Des milliers de citoyen-ne-s à travers la France ont déjà pratiqué des analyses d’urines pour rechercher des traces de glyphosate, principal marqueur de notre ingestion quotidienne de pesticides. Le glyphosate est une molécule de synthèse créée par l’homme, impossible à trouver naturellement dans l’environnement et dont la dose admise dans l’eau doit être inférieure à 0,1 microgramme/litre.

100 % des analyses ont été positives en Limousin preuve de la présence des pesticides dans leur organisme.

Nous avions lancé un appel auquel des centaines de personnes ont répondu. La première session s’est déroulée à Limoges le lundi 13 mai, selon une procédure, très codifiée sous contrôle d’huissier pour envoyer les prélèvements à un laboratoire spécialisé (Biocheck de Leipzig, utilisé par Mme Élise Lucet dans son émission d’investigation sur France 2) chargé de détecter la présence de glyphosate.

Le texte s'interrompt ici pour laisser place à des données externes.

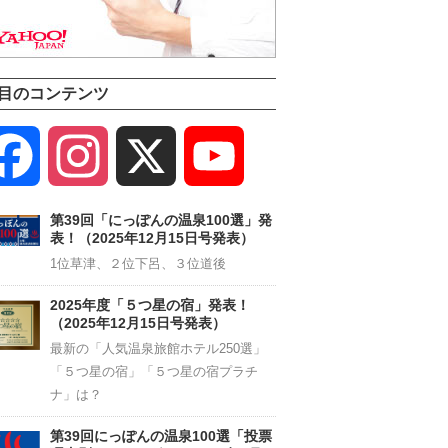
目のコンテンツ
Facebook
Instagram
X
YouTube
Channel
第39回「にっぽんの温泉100選」発
表！（2025年12月15日号発表）
1位草津、２位下呂、３位道後
2025年度「５つ星の宿」発表！
（2025年12月15日号発表）
最新の「人気温泉旅館ホテル250選」
「５つ星の宿」「５つ星の宿プラチ
ナ」は？
第39回にっぽんの温泉100選「投票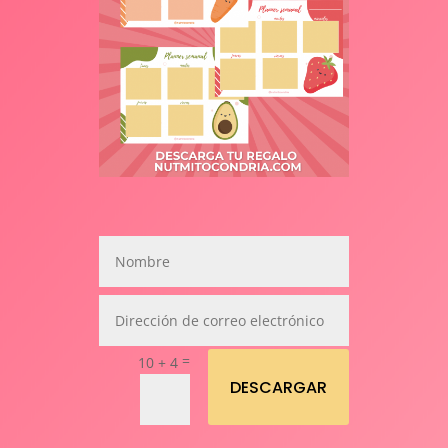
=
10 + 4
DESCARGAR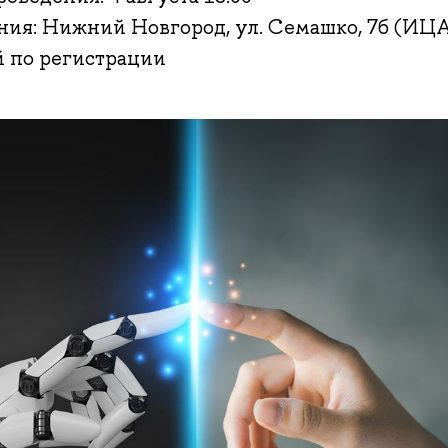
ния: Нижний Новгород, ул. Семашко, 7б (ИЦ
 по регистрации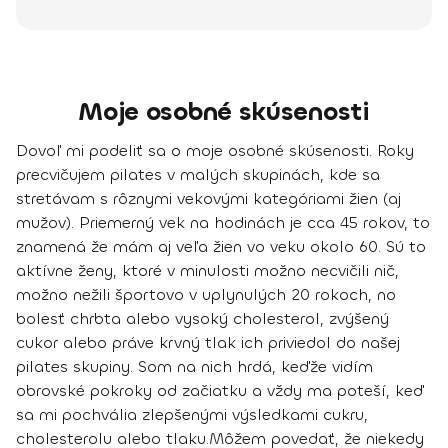
Moje osobné skúsenosti
Dovoľ mi podeliť sa o moje osobné skúsenosti. Roky
precvičujem pilates v malých skupinách, kde sa
stretávam s rôznymi vekovými kategóriami žien (aj
mužov).
Priemerný vek na hodinách je cca 45 rokov
, to
znamená že mám aj veľa žien vo veku okolo 60. Sú to
aktívne ženy, ktoré v minulosti možno necvičili nič,
možno nežili športovo v uplynulých 20 rokoch, no
bolesť chrbta alebo vysoký cholesterol, zvýšený
cukor alebo práve krvný tlak ich priviedol do našej
pilates skupiny. Som na nich hrdá, keďže vidím
obrovské pokroky od začiatku a vždy ma poteší, keď
sa mi
pochvália zlepšenými výsledkami cukru,
cholesterolu alebo tlaku
.
Môžem povedať, že niekedy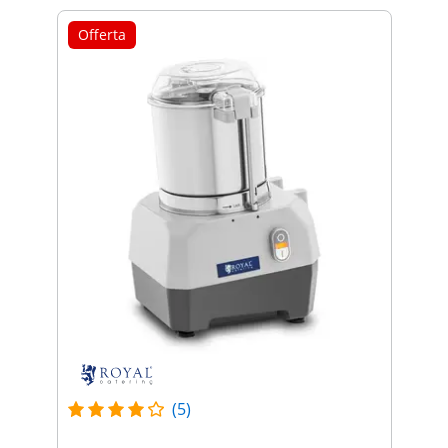
Offerta
(5)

Nous ne pouvons bien sûr communiquer les résultats individuels des 25 femmes et 25 hommes (urbains et ruraux de Haute-Vienne) qui ont fait le test, et à qui il avait été demandé de ne rien changer à leurs habitudes alimentaires et de vie. Mais nous pouvons dévoiler les données statistiques de teneur dans les urines de chacun, et les comparer à la réglementation qui autorise un taux maximal de 0,1 microgramme par litre dans l’eau potable pour qu’elle soit déclarée réglementaire.

  • Tous les donneurs ont un taux au moins trois fois supérieur au taux maximal autorisé dans l’eau.
  • La moyenne générale est de 1,6 avec l’habituelle différence constatée ailleurs entre la population d’hommes - moyenne à 1,37 - et de femmes- moyenne à 1,86 -, due probablement aux différences de mode de vie (consommation de bière ou d’alcool, expositions diverses,...). Un couple d’urbains ayant par exemple le même mode de vie, mais des habitudes alimentaires différentes, a été mesuré à 0,7 pour la femme et 2,4 pour l’homme.
  • Les fourchettes extrêmes sont 0,29 (3 fois la dose) et 3,6 (36 fois la dose).
  • Ce qui est très préoccupant : la moyenne des donneurs testés présente ici un taux de 50 % supérieur à la moyenne des testés les plus récents de Toulouse, de Poitiers ou de l’Ariège, avec exactement le même protocole et le même laboratoire d’analyses.

Au vu de ces résultats une plainte sera déposée auprès du TOI d’ici la fin du mois de juin, cette plainte sera l’objet d’un communiqué de presse ultérieur.